8

I am trying to learn operating system concepts. Here is two simple python code:

while True:
    pass

and this one:

from time import sleep
while True:
    sleep(0.00000001)

Question: Why when running first code CPU usage is 100% but when running the second one it is about 1% to 2% ? I know it may sounds stupid but why we can not implement something like sleep in user space mode without using sleep system call ?

NOTE: I have tried to understand sleep system call from linux kernel but TBH I didn't understand what happens there. I also search about NOP assembly code and turns out that it is not really doing nothing but doing something useless (like xchg eax, eax) and maybe this is that cause of 100% CPU usage. but I am not sure.

What exactly assembly code for sleep system call that we can't do it in user space mode? Is it something like HLT

I also tried to use HLT assembly in code like this:

section     .text
global      _start 
_start: 
    hlt
halter:
    jmp     _start
section     .data
msg     db  'Hello world',0xa  
len     equ $ - msg   

but after running this code I see kernel general protection fault like this:

[15499.991751] traps: hello[22512] general protection fault ip:401000 sp:7ffda4e83980 error:0 in hello[401000+1000]

I don't know maybe this is related to protection ring or my code is wrong? The other question here is that OS is using HLT or other protected assembly commands under beneath sleep system call or not?

Peter Cordes
  • 6,328
  • 22
  • 41
  • Incidentally, your `sleep(0.00000001)` is doing no such thing. Even ignoring the time taken for a system call and timer interrupt, your process gave up its scheduled time-slot and will be rescheduled through a queue mechanism. `sleep` is usually the _minimum_ interval (unless a signal is received): Linux gives no real-time guarantees. – Paul_Pedant Jul 10 '22 at 11:19
  • 3
    There's a pretty great blog post on this exact topic regarding Linux: https://blog.donkeysharp.xyz/post/what-happens-when-a-process-goes-to-sleep/ – Mavrik Jul 10 '22 at 23:45
  • python code has to go through an interpreter which obscures the relationship between the code and what the processor is actually executing. idk if the sleep function from time even uses a sleep syscall? – qwr Jul 11 '22 at 00:43
  • @Paul_Pedant what about `sleep(0.00000000000001)` ? it is even less than nanoseconds (order of these days cpu speed) – Mojtaba Kamyabi Jul 11 '22 at 06:12
  • @qwr is there any other way to sleep without calling `sleep` systemcall? BTW I checked it with `strace python myscript.py` linux command and yes it doesn't use `clock_nanosleep` in the system calls !!? I don't know why :/ – Mojtaba Kamyabi Jul 11 '22 at 06:14
  • The limiting factor is the delay caused by switching to kernel mode, and rescheduling the user process. Sleeping for a picosecond will not make any difference to the fixed factors. I would be surprised if anything shorter than 0.00001 second made any further difference whatsoever. Try getting the clock time, sleep for 1 nanosec a million times, then clock time again. – Paul_Pedant Jul 11 '22 at 07:10
  • @MojtabaKamyabi See `man -s 7 time`, high-resolution timers. ".. as accurate as the hardware allows (microsecond accuracy is typical of modern hardware)". That is only the timer feature itself -- add on a system call, a signal, and a reschedule. – Paul_Pedant Jul 11 '22 at 07:16
  • 1
    All of this has nothing to do with putting the CPU to sleep (which is what HLT etc is about). It has everything to do with your process yielding time to the OS or not. You'd see the exact same behaviour on a CPU that has no sleep states. – marcelm Jul 11 '22 at 07:39
  • Too bad there's a tag limit of 5 tags; this could use [cpu-usage][cpu-architecture] tags. Maybe doesn't need the [python] tag, though; pretty clearly Python `sleep` is going to result in a `nanosleep` system call eventually. – Peter Cordes Jul 12 '22 at 11:03

5 Answers5

16

Why when running first code CPU usage is 100% but when running the second one it is about 1% to 2% ?

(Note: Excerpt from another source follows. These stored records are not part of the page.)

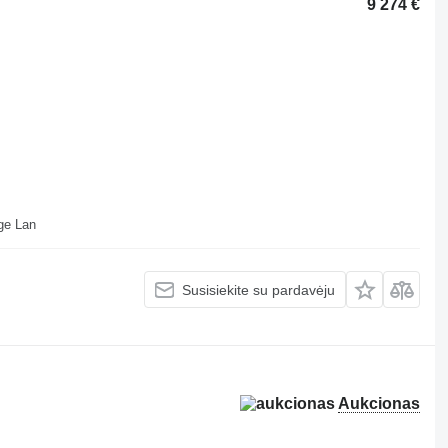
9 274 €
ll Depot Beveridge Lan
Susisiekite su pardavėju
Aukcionas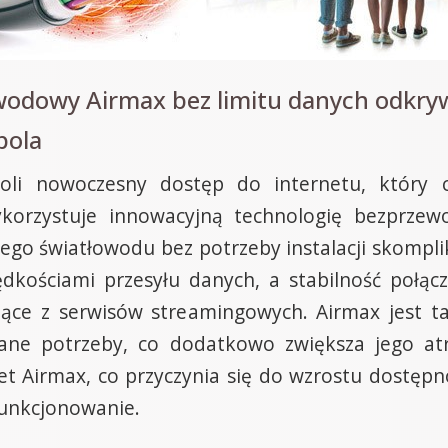
wodowy Airmax bez limitu danych odkry
pola
li nowoczesny dostęp do internetu, który ch
korzystuje innowacyjną technologię bezprze
nego światłowodu bez potrzeby instalacji skompl
dkościami przesyłu danych, a stabilność połącze
ające z serwisów streamingowych. Airmax jest ta
aszane potrzeby, co dodatkowo zwiększa jego atr
t Airmax, co przyczynia się do wzrostu dostępn
funkcjonowanie.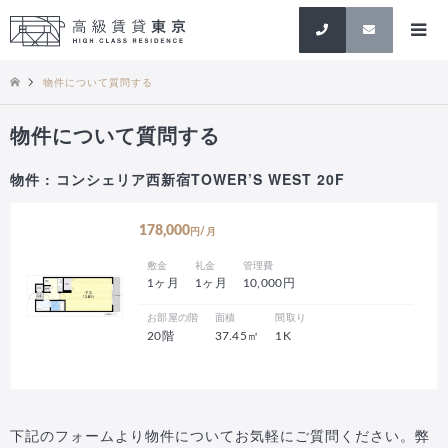
検索
物件について質問する
物件について質問する
物件 : コンシェリア西新宿TOWER’S WEST 20F
178,000
円/月
敷金
礼金
管理費
1ヶ月
1ヶ月
10,000円
お部屋の階
面積
間取り
20階
37.45㎡
1K
下記のフォームより物件についてお気軽にご質問ください。弊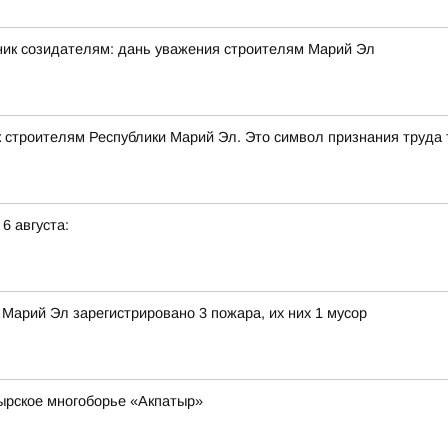
ник созидателям: дань уважения строителям Марий Эл
строителям Республики Марий Эл. Это символ признания труда т
 6 августа:
Марий Эл зарегистрировано 3 пожара, их них 1 мусор
ырское многоборье «Акпатыр»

Because the first is a "busy loop": You are always executing code. The second tells the OS that this particular process wants to pause (sleep), so the OS deschedules the process, and if nothing else is using CPU, the CPU becomes idle.

I also search about NOP assembly code and turns out that it is not really doing nothing

Well, NOP = no operation: It is actively executing code that has no effect. Which you can use to pad code, but not to put the CPU in a low power state.

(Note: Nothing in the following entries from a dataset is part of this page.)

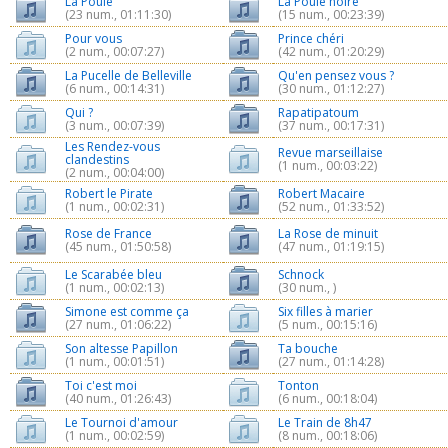
La Poule
La Poule noire
(23 num., 01:11:30)
(15 num., 00:23:39)
Pour vous
Prince chéri
(2 num., 00:07:27)
(42 num., 01:20:29)
La Pucelle de Belleville
Qu'en pensez vous ?
(6 num., 00:14:31)
(30 num., 01:12:27)
Qui ?
Rapatipatoum
(3 num., 00:07:39)
(37 num., 00:17:31)
Les Rendez-vous
Revue marseillaise
clandestins
(1 num., 00:03:22)
(2 num., 00:04:00)
Robert le Pirate
Robert Macaire
(1 num., 00:02:31)
(52 num., 01:33:52)
Rose de France
La Rose de minuit
(45 num., 01:50:58)
(47 num., 01:19:15)
Le Scarabée bleu
Schnock
(1 num., 00:02:13)
(30 num., )
Simone est comme ça
Six filles à marier
(27 num., 01:06:22)
(5 num., 00:15:16)
Son altesse Papillon
Ta bouche
(1 num., 00:01:51)
(27 num., 01:14:28)
Toi c'est moi
Tonton
(40 num., 01:26:43)
(6 num., 00:18:04)
Le Tournoi d'amour
Le Train de 8h47
(1 num., 00:02:59)
(8 num., 00:18:06)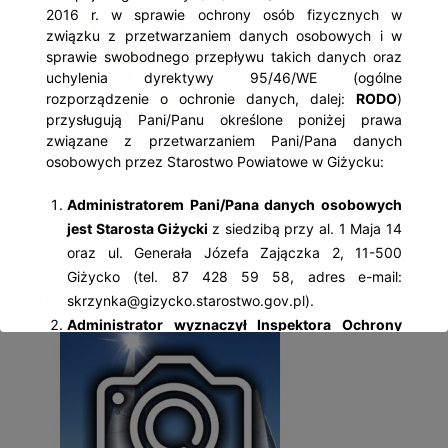
2016 r. w sprawie ochrony osób fizycznych w
związku z przetwarzaniem danych osobowych i w
sprawie swobodnego przepływu takich danych oraz
uchylenia dyrektywy 95/46/WE (ogólne
rozporządzenie o ochronie danych, dalej:
RODO
)
przysługują Pani/Panu określone poniżej prawa
związane z przetwarzaniem Pani/Pana danych
osobowych przez Starostwo Powiatowe w Giżycku:
Administratorem Pani/Pana danych osobowych
jest Starosta Giżycki
z siedzibą przy al. 1 Maja 14
oraz ul. Generała Józefa Zajączka 2, 11-500
Giżycko (tel. 87 428 59 58, adres e-mail:
Najnowsze fotogalerie
skrzynka@gizycko.starostwo.gov.pl).
Administrator wyznaczył Inspektora Ochrony
Danych Osobowych
– Jolantę Palczewską, z
którą można się kontaktować: al. 1 Maja 14, 11-
500 Giżycko; tel. 87 428 59 58, adres e-mail:
iod@gizycko.starostwo.gov.pl.
Pani/Pana dane osobowe będą przetwarzane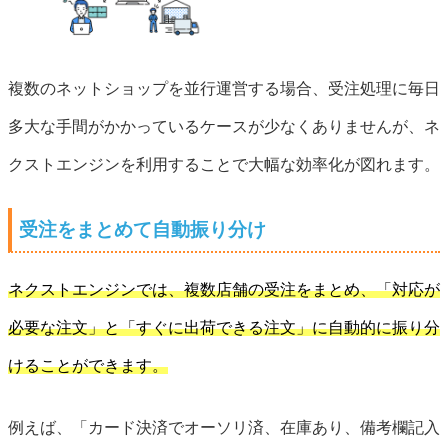
複数のネットショップを並行運営する場合、受注処理に毎日
多大な手間がかかっているケースが少なくありませんが、ネ
クストエンジンを利用することで大幅な効率化が図れます。
受注をまとめて自動振り分け
ネクストエンジンでは、複数店舗の受注をまとめ、「対応が
必要な注文」と「すぐに出荷できる注文」に自動的に振り分
けることができます。
例えば、「カード決済でオーソリ済、在庫あり、備考欄記入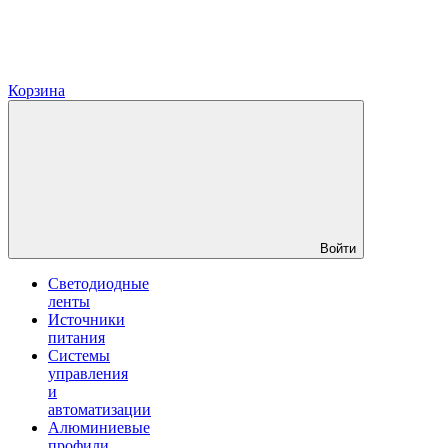
Корзина
Войти
Светодиодные
ленты
Источники
питания
Системы
управления
и
автоматизации
Алюминиевые
профили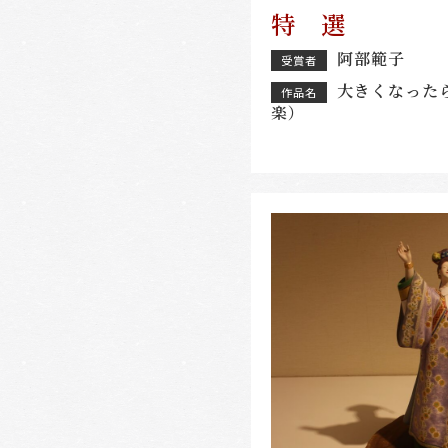
特 選
阿部範子
受賞者
大きくなった
作品名
楽）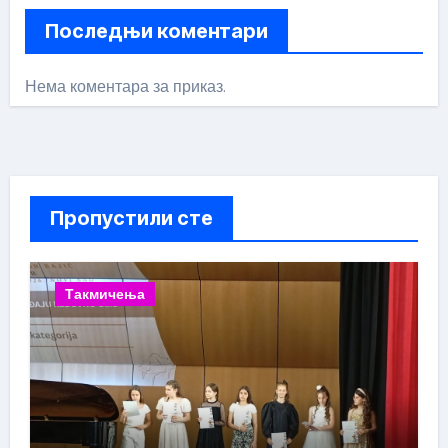
Последњи коментари
Нема коментара за приказ.
Пропустили сте
Такмичења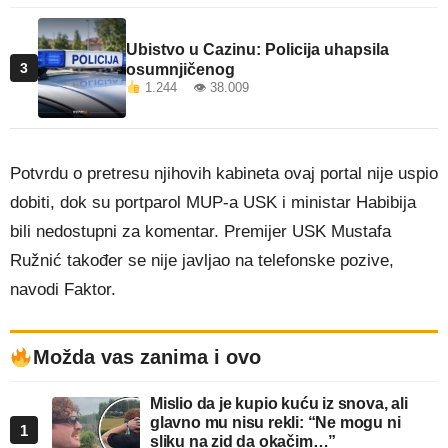
Ubistvo u Cazinu: Policija uhapsila
3
osumnjičenog
1.244 👁 38.009
Potvrdu o pretresu njihovih kabineta ovaj portal nije uspio
dobiti, dok su portparol MUP-a USK i ministar Habibija
bili nedostupni za komentar. Premijer USK Mustafa
Ružnić također se nije javljao na telefonske pozive,
navodi Faktor.
Možda vas zanima i ovo
Mislio da je kupio kuću iz snova, ali
glavno mu nisu rekli: “Ne mogu ni
1
sliku na zid da okačim…”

What exactly assembly code for sleep system call that we can't do it in user space mode?

Modern OS on x86 CPUs use mwait. Other CPU architectures use other commands.

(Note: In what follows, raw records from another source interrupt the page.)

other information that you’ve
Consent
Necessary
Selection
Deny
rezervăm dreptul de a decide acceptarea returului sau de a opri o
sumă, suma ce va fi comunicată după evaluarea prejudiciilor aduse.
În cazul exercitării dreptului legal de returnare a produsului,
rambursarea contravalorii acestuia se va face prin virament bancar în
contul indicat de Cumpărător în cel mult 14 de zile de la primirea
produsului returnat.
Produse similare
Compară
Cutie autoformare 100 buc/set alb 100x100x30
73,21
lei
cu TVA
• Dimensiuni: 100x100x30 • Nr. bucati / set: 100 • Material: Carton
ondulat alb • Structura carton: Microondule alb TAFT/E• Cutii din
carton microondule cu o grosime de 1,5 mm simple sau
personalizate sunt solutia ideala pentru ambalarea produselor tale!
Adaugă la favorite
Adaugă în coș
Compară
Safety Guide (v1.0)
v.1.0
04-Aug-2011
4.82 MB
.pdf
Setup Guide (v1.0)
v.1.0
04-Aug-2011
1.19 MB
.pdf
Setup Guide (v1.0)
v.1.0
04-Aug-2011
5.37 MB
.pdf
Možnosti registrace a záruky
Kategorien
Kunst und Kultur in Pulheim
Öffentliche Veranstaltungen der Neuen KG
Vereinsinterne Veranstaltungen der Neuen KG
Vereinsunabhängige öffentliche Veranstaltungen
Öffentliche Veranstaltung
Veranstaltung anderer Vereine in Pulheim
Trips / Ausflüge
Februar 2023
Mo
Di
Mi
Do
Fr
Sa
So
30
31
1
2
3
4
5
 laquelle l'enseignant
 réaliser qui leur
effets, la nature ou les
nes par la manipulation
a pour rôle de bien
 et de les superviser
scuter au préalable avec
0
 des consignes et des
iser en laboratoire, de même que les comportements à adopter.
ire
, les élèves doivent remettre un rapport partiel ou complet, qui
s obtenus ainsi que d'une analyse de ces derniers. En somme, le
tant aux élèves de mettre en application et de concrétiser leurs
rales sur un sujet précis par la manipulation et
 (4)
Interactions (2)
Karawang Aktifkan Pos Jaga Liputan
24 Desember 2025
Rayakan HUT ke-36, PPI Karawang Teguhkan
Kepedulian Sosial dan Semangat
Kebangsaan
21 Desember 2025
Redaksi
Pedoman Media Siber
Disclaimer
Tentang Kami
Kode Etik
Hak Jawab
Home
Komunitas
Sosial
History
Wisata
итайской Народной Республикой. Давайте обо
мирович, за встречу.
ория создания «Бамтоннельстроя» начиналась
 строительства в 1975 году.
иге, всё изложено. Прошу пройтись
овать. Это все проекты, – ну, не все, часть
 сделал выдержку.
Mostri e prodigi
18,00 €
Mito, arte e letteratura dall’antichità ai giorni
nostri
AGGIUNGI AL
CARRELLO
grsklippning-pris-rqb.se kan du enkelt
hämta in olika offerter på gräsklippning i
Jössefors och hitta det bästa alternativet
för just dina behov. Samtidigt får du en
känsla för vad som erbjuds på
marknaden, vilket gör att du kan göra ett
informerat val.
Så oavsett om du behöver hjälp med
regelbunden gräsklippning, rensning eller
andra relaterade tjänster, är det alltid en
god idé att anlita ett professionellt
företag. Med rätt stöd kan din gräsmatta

but after running this code I see kernel general protection fault like this

That's because the OS is supposed to do this in supervisor mode. As I wrote above, the OS needs to be able to keep scheduling processes, so a process itself isn't allowed to put the CPU to idle mode.

The other question here is that OS is using HLT or other protected assembly commands under beneath sleep system call

Yes, it does. Though it's not executed during the sleep call, but inside the scheduler loop, when the scheduler detects that there are no processes that want to run.


One question for the first part. If I use very little slot of time i.e: sleep(0.0000000000000001) is scheduler still go to the next process?

For the actual OS syscalls, see man 3 sleep (resolution in seconds), man usleep (resolution in microseconds), and man nanosleep (resolution in nanoseconds`).

No matter what floating point number you use in your python code, you won't get a better resolution than the syscall used by python (whichever variant it is).

The manpages say "suspends execution of the calling thread for (at least) usec microseconds." etc., so I'd assume it gets descheduled even if the delay is zero (and then immediately rescheduled), but I didn't test that, nor did I read the kernel code. .

dirkt
  • 31,679
  • 3
  • 40
  • 73
  • One question for the first part. If I use very little slot of time i.e: sleep(0.0000000000000001) is scheduler still go to the next process? because in this situation still cpu usage is not 100% – Mojtaba Kamyabi Jul 11 '22 at 06:20
  • 6
    That time is a *minimum*. You have asked to sleep for at least that period. The operating system will have its own idea of what the smallest sleep it will allow you to take is. It could easily round it up to 10 miliseconds, for example. – pjc50 Jul 11 '22 at 13:02
5

The OS's "CPU usage" measurement is based on whether that user-space process/thread (task) is running on a CPU, even if those instructions just waste time. If a task isn't using CPU time, that means the OS could be running something else.

That is not the case when user-space busy-waits, even if it can force the CPU into a low-power state. CPU power states are irrelevant, as marcelm commented: all that matters is whether you've told the OS this task should sleep. The OS can put the CPU to sleep if there are no other tasks.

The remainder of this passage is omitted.